Search the data for the string "Mérida" and copy each line where it turns up.

Data for processing:
━━━━
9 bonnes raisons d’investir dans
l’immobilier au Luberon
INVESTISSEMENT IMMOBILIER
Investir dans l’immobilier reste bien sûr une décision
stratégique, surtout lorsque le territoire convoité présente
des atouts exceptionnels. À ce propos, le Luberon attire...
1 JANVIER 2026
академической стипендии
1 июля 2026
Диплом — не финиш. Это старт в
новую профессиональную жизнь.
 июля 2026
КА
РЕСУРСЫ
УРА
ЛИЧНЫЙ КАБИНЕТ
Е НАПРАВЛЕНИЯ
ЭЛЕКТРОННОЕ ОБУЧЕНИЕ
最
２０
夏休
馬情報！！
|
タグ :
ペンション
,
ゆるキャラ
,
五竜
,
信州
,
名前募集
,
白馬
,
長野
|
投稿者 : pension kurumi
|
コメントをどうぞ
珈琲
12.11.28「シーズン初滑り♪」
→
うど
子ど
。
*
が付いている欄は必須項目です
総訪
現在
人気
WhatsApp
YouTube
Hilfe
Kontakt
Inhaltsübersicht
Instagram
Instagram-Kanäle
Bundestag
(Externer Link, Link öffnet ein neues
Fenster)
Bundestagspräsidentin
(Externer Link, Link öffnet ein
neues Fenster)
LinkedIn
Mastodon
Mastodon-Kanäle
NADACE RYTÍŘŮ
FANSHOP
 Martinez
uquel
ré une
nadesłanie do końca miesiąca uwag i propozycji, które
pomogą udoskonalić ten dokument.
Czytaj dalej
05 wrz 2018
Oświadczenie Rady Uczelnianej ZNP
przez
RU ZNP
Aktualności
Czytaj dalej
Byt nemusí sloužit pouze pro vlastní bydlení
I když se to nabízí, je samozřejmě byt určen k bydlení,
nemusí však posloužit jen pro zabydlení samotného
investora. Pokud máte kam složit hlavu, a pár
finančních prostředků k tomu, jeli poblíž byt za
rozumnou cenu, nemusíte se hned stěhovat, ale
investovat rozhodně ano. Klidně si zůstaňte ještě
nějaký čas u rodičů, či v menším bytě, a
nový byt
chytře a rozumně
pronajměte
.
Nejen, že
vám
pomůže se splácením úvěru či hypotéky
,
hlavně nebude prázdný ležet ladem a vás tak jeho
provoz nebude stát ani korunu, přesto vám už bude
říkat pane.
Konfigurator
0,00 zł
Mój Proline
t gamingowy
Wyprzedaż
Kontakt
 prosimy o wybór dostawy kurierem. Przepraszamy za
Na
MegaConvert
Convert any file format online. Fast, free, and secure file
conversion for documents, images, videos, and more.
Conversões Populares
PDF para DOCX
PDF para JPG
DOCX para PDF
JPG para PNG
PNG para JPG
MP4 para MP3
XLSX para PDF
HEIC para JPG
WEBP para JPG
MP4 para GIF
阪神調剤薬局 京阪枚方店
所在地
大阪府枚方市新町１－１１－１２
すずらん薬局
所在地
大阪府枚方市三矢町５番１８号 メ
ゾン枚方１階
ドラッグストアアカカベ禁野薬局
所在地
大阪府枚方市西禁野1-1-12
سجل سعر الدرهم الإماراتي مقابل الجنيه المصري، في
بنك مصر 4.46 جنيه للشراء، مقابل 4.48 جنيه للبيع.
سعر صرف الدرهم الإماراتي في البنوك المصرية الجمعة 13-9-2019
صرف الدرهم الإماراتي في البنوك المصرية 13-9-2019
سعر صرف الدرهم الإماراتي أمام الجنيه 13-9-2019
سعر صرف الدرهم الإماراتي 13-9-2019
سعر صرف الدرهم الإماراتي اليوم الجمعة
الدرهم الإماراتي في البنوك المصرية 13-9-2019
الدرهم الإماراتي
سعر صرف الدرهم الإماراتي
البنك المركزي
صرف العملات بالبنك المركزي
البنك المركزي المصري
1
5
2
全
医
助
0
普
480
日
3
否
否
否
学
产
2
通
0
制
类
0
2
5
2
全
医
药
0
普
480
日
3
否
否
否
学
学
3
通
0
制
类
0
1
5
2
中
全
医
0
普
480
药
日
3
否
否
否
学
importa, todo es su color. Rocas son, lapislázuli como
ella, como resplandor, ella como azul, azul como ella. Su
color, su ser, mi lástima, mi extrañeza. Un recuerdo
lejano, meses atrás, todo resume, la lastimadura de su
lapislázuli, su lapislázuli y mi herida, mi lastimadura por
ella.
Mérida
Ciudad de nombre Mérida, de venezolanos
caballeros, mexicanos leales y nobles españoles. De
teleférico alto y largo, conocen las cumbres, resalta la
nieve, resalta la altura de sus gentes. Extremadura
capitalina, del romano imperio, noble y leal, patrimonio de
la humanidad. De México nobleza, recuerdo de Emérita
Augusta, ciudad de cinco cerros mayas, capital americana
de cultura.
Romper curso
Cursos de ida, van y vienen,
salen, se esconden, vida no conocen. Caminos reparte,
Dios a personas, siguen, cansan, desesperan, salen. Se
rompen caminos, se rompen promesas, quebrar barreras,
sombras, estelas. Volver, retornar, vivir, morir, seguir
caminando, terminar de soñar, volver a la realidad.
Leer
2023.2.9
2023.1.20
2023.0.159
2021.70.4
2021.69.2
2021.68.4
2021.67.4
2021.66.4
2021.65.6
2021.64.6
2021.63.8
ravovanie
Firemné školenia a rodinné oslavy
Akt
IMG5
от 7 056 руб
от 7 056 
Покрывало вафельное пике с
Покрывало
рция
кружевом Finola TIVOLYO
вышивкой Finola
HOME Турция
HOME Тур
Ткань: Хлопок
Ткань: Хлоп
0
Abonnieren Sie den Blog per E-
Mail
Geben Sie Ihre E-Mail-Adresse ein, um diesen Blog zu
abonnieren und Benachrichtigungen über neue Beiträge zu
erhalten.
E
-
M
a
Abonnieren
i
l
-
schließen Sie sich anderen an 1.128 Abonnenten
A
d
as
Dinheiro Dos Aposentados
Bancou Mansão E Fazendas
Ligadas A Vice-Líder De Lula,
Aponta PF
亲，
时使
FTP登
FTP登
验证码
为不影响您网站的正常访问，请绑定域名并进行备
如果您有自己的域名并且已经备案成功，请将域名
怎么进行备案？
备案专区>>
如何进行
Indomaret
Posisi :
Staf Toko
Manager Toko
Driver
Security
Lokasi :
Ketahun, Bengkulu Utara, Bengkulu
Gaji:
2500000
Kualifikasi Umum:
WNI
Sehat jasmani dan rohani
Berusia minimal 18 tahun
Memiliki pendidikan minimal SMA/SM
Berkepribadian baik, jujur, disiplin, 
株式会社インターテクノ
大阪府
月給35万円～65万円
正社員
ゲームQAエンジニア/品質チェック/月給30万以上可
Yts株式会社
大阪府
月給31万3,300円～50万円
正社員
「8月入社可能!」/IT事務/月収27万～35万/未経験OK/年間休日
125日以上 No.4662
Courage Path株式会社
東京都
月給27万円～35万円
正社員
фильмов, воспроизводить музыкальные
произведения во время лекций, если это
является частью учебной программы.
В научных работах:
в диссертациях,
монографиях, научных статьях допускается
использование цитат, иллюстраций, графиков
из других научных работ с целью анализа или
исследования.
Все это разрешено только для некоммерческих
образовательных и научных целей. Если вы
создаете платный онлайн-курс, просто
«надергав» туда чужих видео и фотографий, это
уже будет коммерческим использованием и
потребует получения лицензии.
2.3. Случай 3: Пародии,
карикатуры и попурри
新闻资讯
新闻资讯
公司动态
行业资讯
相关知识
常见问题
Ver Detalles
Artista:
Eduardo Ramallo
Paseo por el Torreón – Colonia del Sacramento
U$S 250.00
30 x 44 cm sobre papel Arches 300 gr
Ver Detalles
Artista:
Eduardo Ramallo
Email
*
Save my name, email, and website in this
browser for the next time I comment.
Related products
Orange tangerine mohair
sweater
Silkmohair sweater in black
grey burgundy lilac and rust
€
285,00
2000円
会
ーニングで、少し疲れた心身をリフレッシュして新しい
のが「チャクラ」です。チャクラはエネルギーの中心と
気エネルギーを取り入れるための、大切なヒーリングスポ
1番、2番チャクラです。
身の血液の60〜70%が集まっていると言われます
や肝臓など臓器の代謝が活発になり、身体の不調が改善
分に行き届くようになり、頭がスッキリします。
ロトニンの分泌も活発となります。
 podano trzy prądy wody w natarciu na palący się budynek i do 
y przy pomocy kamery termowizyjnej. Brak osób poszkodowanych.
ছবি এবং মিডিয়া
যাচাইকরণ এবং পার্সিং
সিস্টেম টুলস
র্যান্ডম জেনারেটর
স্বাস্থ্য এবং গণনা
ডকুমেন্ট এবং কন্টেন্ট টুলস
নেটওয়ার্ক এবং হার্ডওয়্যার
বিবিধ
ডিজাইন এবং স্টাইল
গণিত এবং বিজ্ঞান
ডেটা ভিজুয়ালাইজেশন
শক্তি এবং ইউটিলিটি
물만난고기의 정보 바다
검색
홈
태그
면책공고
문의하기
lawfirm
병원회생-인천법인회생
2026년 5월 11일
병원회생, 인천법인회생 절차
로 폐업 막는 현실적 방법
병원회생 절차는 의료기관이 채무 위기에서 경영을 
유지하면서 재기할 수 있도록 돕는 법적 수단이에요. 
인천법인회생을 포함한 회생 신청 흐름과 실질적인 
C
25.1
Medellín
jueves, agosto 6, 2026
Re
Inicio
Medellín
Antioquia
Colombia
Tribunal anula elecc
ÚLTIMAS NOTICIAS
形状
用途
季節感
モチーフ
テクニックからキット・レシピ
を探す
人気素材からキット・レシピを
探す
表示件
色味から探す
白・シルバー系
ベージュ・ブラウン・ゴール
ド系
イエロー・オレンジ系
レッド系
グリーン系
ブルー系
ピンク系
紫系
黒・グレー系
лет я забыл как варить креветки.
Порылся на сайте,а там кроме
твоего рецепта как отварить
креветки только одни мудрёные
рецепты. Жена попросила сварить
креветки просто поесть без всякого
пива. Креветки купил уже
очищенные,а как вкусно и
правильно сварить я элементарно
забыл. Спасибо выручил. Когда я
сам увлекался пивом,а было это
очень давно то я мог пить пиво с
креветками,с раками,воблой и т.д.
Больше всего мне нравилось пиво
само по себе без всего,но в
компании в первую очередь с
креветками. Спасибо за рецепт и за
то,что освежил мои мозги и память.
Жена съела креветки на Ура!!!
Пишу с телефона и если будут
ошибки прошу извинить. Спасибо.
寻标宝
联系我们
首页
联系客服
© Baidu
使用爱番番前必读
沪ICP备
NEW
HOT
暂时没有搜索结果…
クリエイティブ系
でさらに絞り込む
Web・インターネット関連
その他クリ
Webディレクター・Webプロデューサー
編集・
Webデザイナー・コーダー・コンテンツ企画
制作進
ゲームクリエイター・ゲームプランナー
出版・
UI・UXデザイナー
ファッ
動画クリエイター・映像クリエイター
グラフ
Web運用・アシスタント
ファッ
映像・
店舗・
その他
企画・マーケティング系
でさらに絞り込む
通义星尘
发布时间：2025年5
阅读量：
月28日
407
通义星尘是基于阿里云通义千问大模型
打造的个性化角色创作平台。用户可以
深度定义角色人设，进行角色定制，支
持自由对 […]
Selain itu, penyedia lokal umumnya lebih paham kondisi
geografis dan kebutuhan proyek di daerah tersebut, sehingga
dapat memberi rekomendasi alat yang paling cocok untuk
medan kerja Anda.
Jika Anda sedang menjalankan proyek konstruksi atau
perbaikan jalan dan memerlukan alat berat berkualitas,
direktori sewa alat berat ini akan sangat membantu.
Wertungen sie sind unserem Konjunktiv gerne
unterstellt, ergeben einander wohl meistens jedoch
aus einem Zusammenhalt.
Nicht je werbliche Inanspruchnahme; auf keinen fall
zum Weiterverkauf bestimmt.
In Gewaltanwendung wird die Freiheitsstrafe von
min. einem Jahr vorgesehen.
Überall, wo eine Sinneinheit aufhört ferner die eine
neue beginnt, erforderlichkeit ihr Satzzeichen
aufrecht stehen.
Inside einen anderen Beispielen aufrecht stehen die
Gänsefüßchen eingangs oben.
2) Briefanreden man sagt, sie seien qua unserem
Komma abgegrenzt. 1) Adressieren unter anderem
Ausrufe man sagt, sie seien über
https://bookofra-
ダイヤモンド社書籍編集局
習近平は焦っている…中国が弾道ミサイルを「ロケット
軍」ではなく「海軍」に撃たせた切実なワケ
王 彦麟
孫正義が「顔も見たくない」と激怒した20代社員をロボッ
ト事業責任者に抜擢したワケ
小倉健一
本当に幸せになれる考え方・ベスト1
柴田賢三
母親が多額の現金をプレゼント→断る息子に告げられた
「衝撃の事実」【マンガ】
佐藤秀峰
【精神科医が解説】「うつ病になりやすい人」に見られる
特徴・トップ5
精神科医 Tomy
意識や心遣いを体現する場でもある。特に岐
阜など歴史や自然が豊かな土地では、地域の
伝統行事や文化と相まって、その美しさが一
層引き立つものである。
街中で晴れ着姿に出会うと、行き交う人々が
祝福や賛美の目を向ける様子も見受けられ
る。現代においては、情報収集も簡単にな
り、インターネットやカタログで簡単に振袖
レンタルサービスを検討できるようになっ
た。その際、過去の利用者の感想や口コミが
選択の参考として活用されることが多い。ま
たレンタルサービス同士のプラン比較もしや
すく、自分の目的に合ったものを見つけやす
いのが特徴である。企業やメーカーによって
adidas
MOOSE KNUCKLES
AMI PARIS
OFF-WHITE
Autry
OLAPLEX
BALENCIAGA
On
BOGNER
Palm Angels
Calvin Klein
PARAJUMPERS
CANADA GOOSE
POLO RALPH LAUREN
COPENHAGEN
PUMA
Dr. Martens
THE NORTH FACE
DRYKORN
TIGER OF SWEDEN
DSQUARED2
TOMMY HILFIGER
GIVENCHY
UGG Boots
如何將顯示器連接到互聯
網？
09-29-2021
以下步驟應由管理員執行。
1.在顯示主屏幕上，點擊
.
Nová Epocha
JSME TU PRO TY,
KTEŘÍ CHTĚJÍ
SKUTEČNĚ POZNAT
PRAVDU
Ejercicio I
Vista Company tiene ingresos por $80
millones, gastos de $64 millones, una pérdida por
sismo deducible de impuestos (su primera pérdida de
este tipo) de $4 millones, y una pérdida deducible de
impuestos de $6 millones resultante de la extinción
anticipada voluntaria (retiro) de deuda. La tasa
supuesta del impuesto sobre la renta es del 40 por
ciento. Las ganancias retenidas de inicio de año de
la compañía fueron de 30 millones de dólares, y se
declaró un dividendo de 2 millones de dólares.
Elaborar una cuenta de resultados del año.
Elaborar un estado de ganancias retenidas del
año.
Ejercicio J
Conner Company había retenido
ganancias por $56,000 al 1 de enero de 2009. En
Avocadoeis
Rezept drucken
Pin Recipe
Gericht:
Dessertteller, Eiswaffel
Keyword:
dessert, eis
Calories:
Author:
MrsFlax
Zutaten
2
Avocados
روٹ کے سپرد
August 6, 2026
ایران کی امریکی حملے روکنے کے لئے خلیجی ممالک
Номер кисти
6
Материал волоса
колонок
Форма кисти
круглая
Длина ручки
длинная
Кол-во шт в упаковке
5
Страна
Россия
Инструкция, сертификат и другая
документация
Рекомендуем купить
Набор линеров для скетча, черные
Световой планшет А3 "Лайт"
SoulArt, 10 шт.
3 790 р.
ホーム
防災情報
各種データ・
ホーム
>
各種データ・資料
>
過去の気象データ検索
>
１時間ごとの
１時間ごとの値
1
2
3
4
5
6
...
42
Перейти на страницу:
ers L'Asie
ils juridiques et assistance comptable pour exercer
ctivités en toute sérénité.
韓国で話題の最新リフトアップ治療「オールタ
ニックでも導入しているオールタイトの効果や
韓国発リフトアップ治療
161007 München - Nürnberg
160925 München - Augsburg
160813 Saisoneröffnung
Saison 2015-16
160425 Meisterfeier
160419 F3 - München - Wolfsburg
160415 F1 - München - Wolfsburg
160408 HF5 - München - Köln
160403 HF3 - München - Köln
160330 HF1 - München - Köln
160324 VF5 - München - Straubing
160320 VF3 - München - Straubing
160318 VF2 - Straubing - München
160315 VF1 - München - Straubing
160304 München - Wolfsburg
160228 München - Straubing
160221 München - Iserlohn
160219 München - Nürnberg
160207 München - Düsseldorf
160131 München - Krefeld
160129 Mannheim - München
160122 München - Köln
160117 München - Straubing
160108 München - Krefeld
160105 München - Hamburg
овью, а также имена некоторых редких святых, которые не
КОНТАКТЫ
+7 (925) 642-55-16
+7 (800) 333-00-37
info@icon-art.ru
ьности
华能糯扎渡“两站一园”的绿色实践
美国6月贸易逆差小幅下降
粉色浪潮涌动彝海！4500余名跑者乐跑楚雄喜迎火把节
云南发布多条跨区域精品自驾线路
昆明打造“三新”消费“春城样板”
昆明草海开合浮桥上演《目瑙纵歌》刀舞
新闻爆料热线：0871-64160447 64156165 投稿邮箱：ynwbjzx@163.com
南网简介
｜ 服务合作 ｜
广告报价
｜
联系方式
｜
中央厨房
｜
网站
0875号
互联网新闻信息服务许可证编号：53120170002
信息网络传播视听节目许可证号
━━━━
Response for this exercise:
Mérida
Ciudad de nombre Mérida, de venezolanos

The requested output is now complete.